Diesen zutreffenden Ausführungen tritt der Senat nach eigenständiger Prüfung bei und macht sie zum Gegenstand seiner Entscheidung. Erforderlich zur Wahrung der Schriftform ist, dass aus dem Schriftstück selbst für sich allein, ohne Zuhilfenahme anderer Beweismittel, klar die Identität des Erklärenden und sein Wille ersichtlich sein müssen, das Rechtsmittel einzulegen. Diesem Erfordernis genügt das hier in Rede stehende Schriftstück. Es enthält nämlich alle notwendigen Daten, die zuverlässig auf eine Autorenschaft des Rechtsanwalts M. schließen lassen. Der Bundesgerichtshof hat zudem im Zusammenhang mit der Beurteilung der Unterschrift unter einem bestimmenden anwaltlichen Schriftsatz darauf hingewiesen, dass zumindest in Fällen, in denen die Autorenschaft gesichert sei, ein großzügigerer Maßstab anzulegen sei (vgl. BGH, NJW 1997, 3380, 3381; vgl. auch BayObLG, NStZ-RR 2003, 305, 306). Nach Auffassung des Senats sind diese Grundsätze auch auf den vorliegenden Fall übertragbar. Der Schriftsatz vom 14. Mai 2003 lässt aufgrund des Briefkopfes und des Diktatzeichens 1010/02KM09 zweifelsfrei den Urheber erkennen, nämlich Rechtsanwalt Klaus M.. Allein der Umstand, dass der Schriftsatz keine Unterschrift trägt, führt nicht zu einer anderen Beurteilung.
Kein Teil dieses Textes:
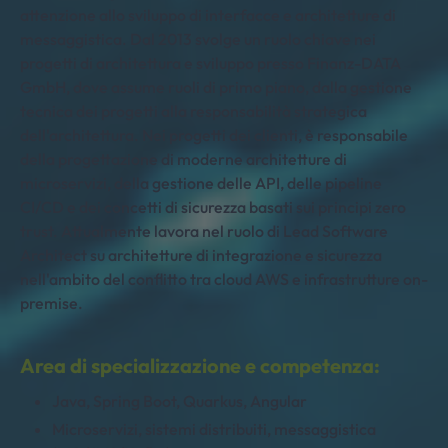
attenzione allo sviluppo di interfacce e architetture di
messaggistica. Dal 2013 svolge un ruolo chiave nei
progetti di architettura e sviluppo presso Finanz-DATA
GmbH, dove assume ruoli di primo piano, dalla gestione
tecnica dei progetti alla responsabilità strategica
dell'architettura. Nei progetti dei clienti, è responsabile
della progettazione di moderne architetture di
microservizi, della gestione delle API, delle pipeline
CI/CD e dei concetti di sicurezza basati sui principi zero
trust. Attualmente lavora nel ruolo di Lead Software
Architect su architetture di integrazione e sicurezza
nell'ambito del conflitto tra cloud AWS e infrastrutture on-
premise.
Area di specializzazione e competenza:
Java, Spring Boot, Quarkus, Angular
Microservizi, sistemi distribuiti, messaggistica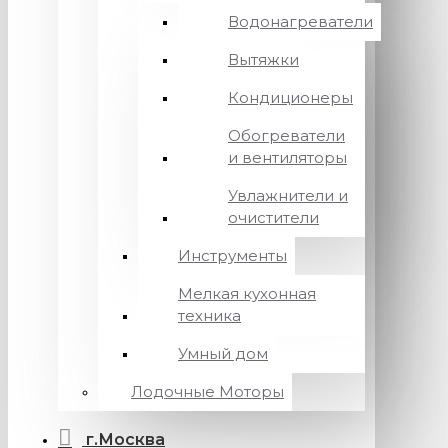
Водонагреватели
Вытяжки
Кондиционеры
Обогреватели
и вентиляторы
Увлажнители и
очистители
Инструменты
Мелкая кухонная
техника
Умный дом
Лодочные Моторы
г.Москва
Nach Auffassung des Senats steht auch fest, dass es sich nicht lediglich um einen Entwurf handelt, sondern dass das Schriftstück mit Wissen und Wollen des Berechtigten dem Gericht zugeleitet worden ist (vgl. Meyer-Goßner, StPO, 46. Aufl., Einl. Rdn. 128 m.w.Nachw.).
Der angefochtene Beschluss des Landgerichts war daher aufzuheben. Auf den Wiedereinsetzungsantrag kommt es somit nicht an.
III.
Die Kostenentscheidung ergibt sich aus entsprechender Anwendung der §§ 464, 467 StPO.